To chyba najbardziej czeska książka z wszystkich, jakie dotychczas przeczytałem. Jest w niej ironia i drwina, przemieszane z ukrytą nostalgią i żalem za straconymi latami.
Mamy lata głębokiego komunizmu. Czeska bezpieka przygotowuje prowokację skierowaną przeciwko Kościołowi. Mimowolnym świadkiem całej historii był nauczyciel, który w tym czasie spał w kościelnej ławie. W czasie tych wydarzeń w tajemniczy sposób znika miejscowy kapłan. Wyjaśnieniem sprawy zajmuje się przyjaciel naszego nauczyciela, który sam zajęty jest leczeniem choroby wenerycznej. Sprawa domniemanego cudu wraca w czasie wydarzeń Praskiej Wiosny. Czy zostanie wyjaśniona?

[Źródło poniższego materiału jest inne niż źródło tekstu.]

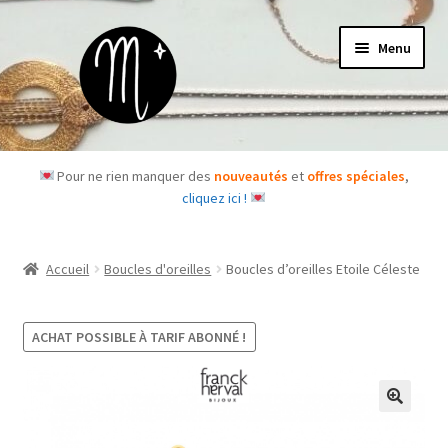
Aller
Aller
Menu
à
au
la
contenu
navigation
Accueil
Pour ne rien manquer des
nouveautés
et
offres spéciales
,
cliquez ici !
Le concept
Des questions ?
Accueil
Boucles d'oreilles
Boucles d’oreilles Etoile Céleste
Ouvrir
Les bijoux
le
ACHAT POSSIBLE À TARIF ABONNÉ !
menu
Les box
enfant
Je m’abonne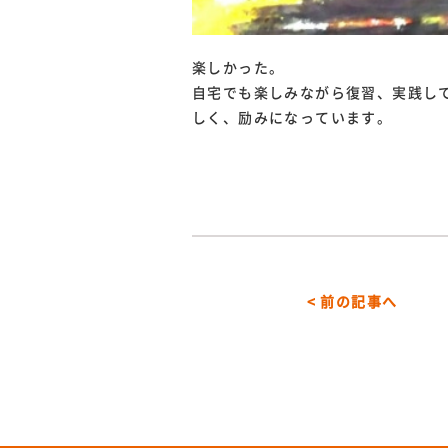
楽しかった。
自宅でも楽しみながら復習、実践し
しく、励みになっています。
< 前の記事へ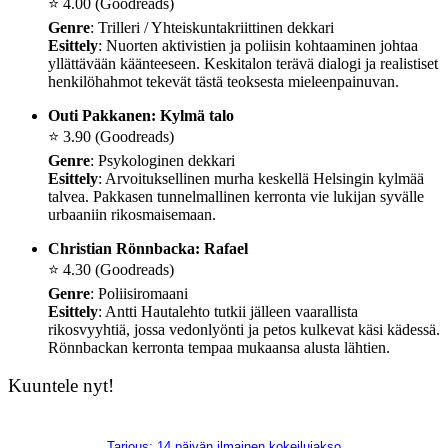
⭐️ 4.00 (Goodreads)
Genre
: Trilleri / Yhteiskuntakriittinen dekkari
Esittely
: Nuorten aktivistien ja poliisin kohtaaminen johtaa
yllättävään käänteeseen. Keskitalon terävä dialogi ja realistiset
henkilöhahmot tekevät tästä teoksesta mieleenpainuvan.
Outi Pakkanen: Kylmä talo
⭐️ 3.90 (Goodreads)
Genre
: Psykologinen dekkari
Esittely
: Arvoituksellinen murha keskellä Helsingin kylmää
talvea. Pakkasen tunnelmallinen kerronta vie lukijan syvälle
urbaaniin rikosmaisemaan.
Christian Rönnbacka: Rafael
⭐️ 4.30 (Goodreads)
Genre
: Poliisiromaani
Esittely
: Antti Hautalehto tutkii jälleen vaarallista
rikosvyyhtiä, jossa vedonlyönti ja petos kulkevat käsi kädessä.
Rönnbackan kerronta tempaa mukaansa alusta lähtien.
Kuuntele nyt!
Tarjous: 14 päivän ilmainen kokeilujakso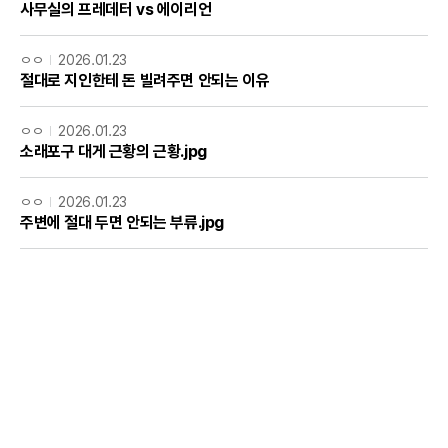
사무실의 프레데터 vs 에이리언
ㅇㅇ
2026.01.23
절대로 지인한테 돈 빌려주면 안되는 이유
ㅇㅇ
2026.01.23
소래포구 대게 근황의 근황.jpg
ㅇㅇ
2026.01.23
주변에 절대 두면 안되는 부류.jpg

Po takim wstępie można spodziewać się powieści kryminalnej. Sam Autor zadbał o to, by tak nastawić czytelnika przed lekturą. W klasycznym kryminale czytelnik otrzymuje rozwiązanie zagadki, tu tajemnica pozostaje niewyjaśniona. Wszak zarówno życie, jak i historia nie zostaną do końca poznane. Zresztą Skvorecky zręcznie miesza konwencję kryminału z romansem, przyprawiając je jednocześnie suto humorem, a to dodatkowo zaskakuje czytelnika. Tak naprawdę dopiero pod sam koniec powieści czytelnik pojmie, że otrzymał swoistą spowiedź Autora z dwudziestu lat życia w komunistycznej rzeczywistości i klęski Praskiej Wiosny.
Określiłem tę książkę jako najbardziej czeską powieść i zdanie to podtrzymuję. Jest w niej ta czeska autoironia, brak zażenowania w opowiadaniu o własnym tchórzostwie, czy nadmiernym przywiązaniu do alkoholu i seksu. Ta swoista czeska radość życia zakłócona została tylko niepowodzeniem.